This role will lead discussions with key-decision makers and stakeholders to create a comprehensive data platform roadmap outlining Freenome's path to commercialization and support for ongoing product development. You will work closely with our engineering team, leveraging your deep knowledge in Agile methodologies (Scrum, Kanban, sprint planning, etc) to enable seamless execution.

The role reports to the Associate Director, Technical Product Management. This role will be a Remote role, with onsite travel to our headquarters in Brisbane, California as needed.

As a Technical Product Manager, you will:

• Define requirements and manage the development processes, systems, and software infrastructure for the data platform and tools supporting Commercial and R&D initiatives.
• Partner with lab and business stakeholders to elucidate requirements, optimize workflows, and lead data platform and product definition, ensuring alignment with regulatory standards (e.g., HIPAA, HITECH).
• Work with engineers to translate product requirements into Epics and Stories with clear user acceptance criteria.
• Track and drive development and ensure fulfillment of requirements using issue tracking system (e.g., Jira).
• Lead and facilitate productive interactions between users and engineers to ensure user needs are understood and met.

You will create a thorough technical strategy and roadmap to scale Freenome's commercial data platform, tooling, and data products to support current and future products. Provide a clear and tangible vision for future development efforts with scalability and accessibility in mind.

Ensure complete data integrity throughout the pipeline with technical and process-oriented solutions.

Must have:

• Bachelor's degree in an analytical, technical, or scientific field; advanced degree preferred.
• At least 5 years of experience in a software development environment, ideally within biotechnology and NGS.
• Deep expertise in identification and prioritization of software features.
• Demonstrated ability to successfully lead complex trade-off decisions between functions and measurably improve organizational success and processes.
• Experience leading software development efforts to meet regulated market standards (FDA, CAP/CLIA), laboratory operations, medical affairs, or clinical study operations for diagnostics.

Nice to have:

• Experience in building solutions with a focus on multiomics, NGS, or proteomics a plus.

Benefits and additional information:

The US target range of our base salary for new hires is $118,150 - $167,475. You will also be eligible to receive equity, cash bonuses, and a full range of medical, financial, and other benefits depending on the position offered.

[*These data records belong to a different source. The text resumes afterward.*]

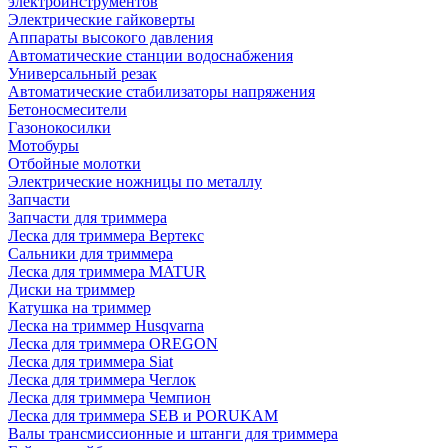
электроинструментов
Электрические гайковерты
Аппараты высокого давления
Автоматические станции водоснабжения
Универсальный резак
Автоматические стабилизаторы напряжения
Бетоносмесители
Газонокосилки
Мотобуры
Отбойные молотки
Электрические ножницы по металлу
Запчасти
Запчасти для триммера
Леска для триммера Вертекс
Сальники для триммера
Леска для триммера MATUR
Диски на триммер
Катушка на триммер
Леска на триммер Husqvarna
Леска для триммера OREGON
Леска для триммера Siat
Леска для триммера Чеглок
Леска для триммера Чемпион
Леска для триммера SEB и PORUKAM
Валы трансмиссионные и штанги для триммера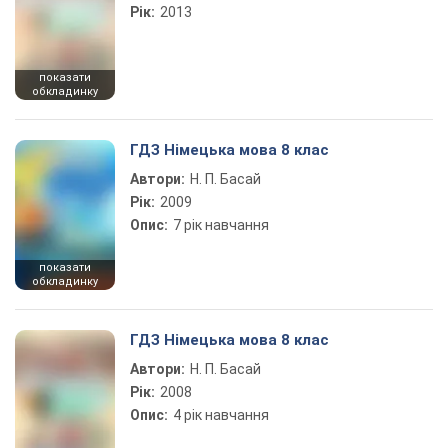
Рік:
2013
показати
обкладинку
ГДЗ Німецька мова 8 клас
Автори:
Н. П. Басай
Рік:
2009
Опис:
7 рік навчання
показати
обкладинку
ГДЗ Німецька мова 8 клас
Автори:
Н. П. Басай
Рік:
2008
Опис:
4 рік навчання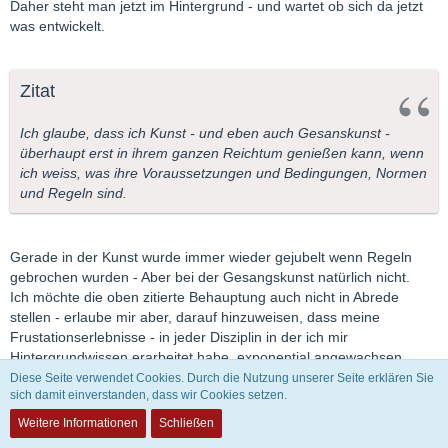
Daher steht man jetzt im Hintergrund - und wartet ob sich da jetzt
was entwickelt.
Zitat
Ich glaube, dass ich Kunst - und eben auch Gesanskunst -
überhaupt erst in ihrem ganzen Reichtum genießen kann, wenn
ich weiss, was ihre Voraussetzungen und Bedingungen, Normen
und Regeln sind.
Gerade in der Kunst wurde immer wieder gejubelt wenn Regeln
gebrochen wurden - Aber bei der Gesangskunst natürlich nicht.
Ich möchte die oben zitierte Behauptung auch nicht in Abrede
stellen - erlaube mir aber, darauf hinzuweisen, dass meine
Frustationserlebnisse - in jeder Disziplin in der ich mir
Hintergrundwissen erarbeitet habe, exponential angewachsen
sind......
Diese Seite verwendet Cookies. Durch die Nutzung unserer Seite erklären Sie
sich damit einverstanden, dass wir Cookies setzen.
Wenn ich mir den "Forderungskatalog" an Klassikhörer - wie er von
Weitere Informationen
Schließen
einigen aufgestellt wird - ansehe, dann wundere ich mich nicht, daß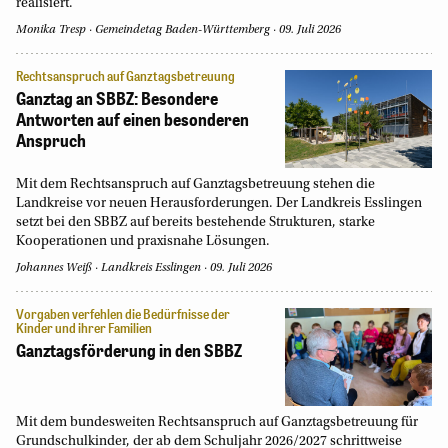
realisiert.
Monika Tresp
Gemeindetag Baden-Württemberg
09. Juli 2026
Rechtsanspruch auf Ganztagsbetreuung
Ganztag an SBBZ: Besondere
Antworten auf einen besonderen
Anspruch
Mit dem Rechtsanspruch auf Ganztagsbetreuung stehen die
Landkreise vor neuen Herausforderungen. Der Landkreis Esslingen
setzt bei den SBBZ auf bereits bestehende Strukturen, starke
Kooperationen und praxisnahe Lösungen.
Johannes Weiß
Landkreis Esslingen
09. Juli 2026
Vorgaben verfehlen die Bedürfnisse der
Kinder und ihrer Familien
Ganztagsförderung in den SBBZ
Mit dem bundesweiten Rechtsanspruch auf Ganztagsbetreuung für
Grundschulkinder, der ab dem Schuljahr 2026/2027 schrittweise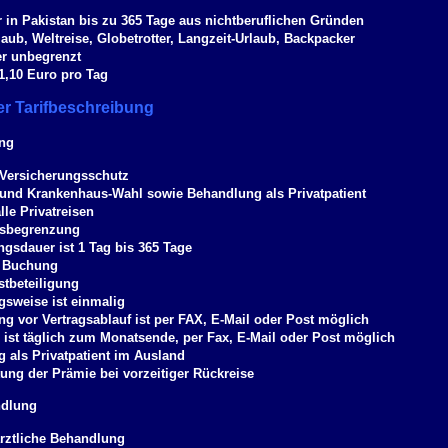
 in Pakistan bis zu 365 Tage aus nichtberuflichen Gründen
aub, Weltreise, Globetrotter, Langzeit-Urlaub, Backpacker
ter unbegrenzt
 1,10 Euro pro Tag
r Tarifbeschreibung
ung
 Versicherungsschutz
- und Krankenhaus-Wahl sowie Behandlung als Privatpatient
alle Privatreisen
rsbegrenzung
ngsdauer ist 1 Tag bis 365 Tage
 Buchung
stbeteiligung
gsweise ist einmalig
ng vor Vertragsablauf ist per FAX, E-Mail oder Post möglich
ist täglich zum Monatsende, per Fax, E-Mail oder Post möglich
 als Privatpatient im Ausland
tung der Prämie bei vorzeitiger Rückreise
ndlung
ärztliche Behandlung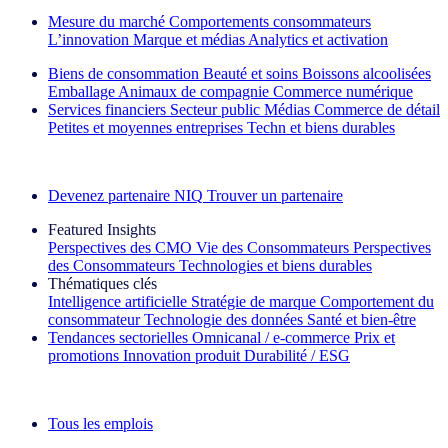
Mesure du marché
Comportements consommateurs
L’innovation
Marque et médias
Analytics et activation
Biens de consommation
Beauté et soins
Boissons alcoolisées
Emballage
Animaux de compagnie
Commerce numérique
Services financiers
Secteur public
Médias
Commerce de détail
Petites et moyennes entreprises
Techn et biens durables
Découvrez nos exemples de réussite
Devenez partenaire NIQ
Trouver un partenaire
Featured Insights
Perspectives des CMO
Vie des Consommateurs
Perspectives
des Consommateurs
Technologies et biens durables
Thématiques clés
Intelligence artificielle
Stratégie de marque
Comportement du
consommateur
Technologie des données
Santé et bien‑être
Tendances sectorielles
Omnicanal / e‑commerce
Prix et
promotions
Innovation produit
Durabilité / ESG
La lettre d'information IQ Brief : S'inscrire maintenant
Tous les emplois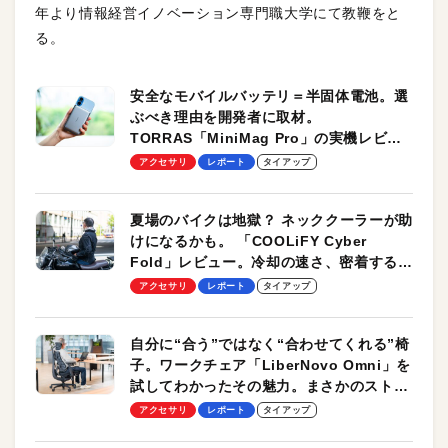
年より情報経営イノベーション専門職大学にて教鞭をと
る。
安全なモバイルバッテリ＝半固体電池。選
ぶべき理由を開発者に取材。
TORRAS「MiniMag Pro」の実機レビュ
ーも
アクセサリ
レポート
タイアップ
夏場のバイクは地獄？ ネッククーラーが助
けになるかも。 「COOLiFY Cyber
Fold」レビュー。冷却の速さ、密着する冷
却プレート、シンプルな操作性がグッド！
アクセサリ
レポート
タイアップ
自分に“合う”ではなく“合わせてくれる”椅
子。ワークチェア「LiberNovo Omni」を
試してわかったその魅力。まさかのストレ
ッチ機能も搭載
アクセサリ
レポート
タイアップ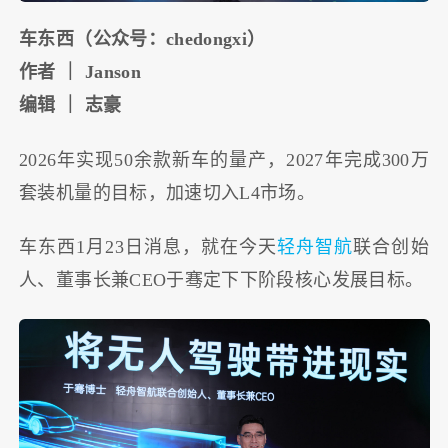
车东西（公众号：chedongxi）
作者 ｜ Janson
编辑 ｜ 志豪
2026年实现50余款新车的量产，2027年完成300万
套装机量的目标，加速切入L4市场。
车东西1月23日消息，就在今天
轻舟智航
联合创始
人、董事长兼CEO于骞定下下阶段核心发展目标。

Please note that individual total compensation for this position will be determined at the Company's sole discretion and may vary based on several factors, including but not limited to, location, skill level, years and depth of relevant experience, and education.

We invite you to check out our career page @ https://freenome.com/job-openings/ for additional company information.

Freenome is proud to be an equal-opportunity employer, and we value diversity. Freenome does not discriminate on the basis of race, color, religion, marital status, age, national origin, ancestry, physical or mental disability, medical condition, pregnancy, genetic information, gender, sexual orientation, gender identity or expression, veteran status, or any other status protected under federal, state, or local law.

Applicants have rights under Federal Employment Laws.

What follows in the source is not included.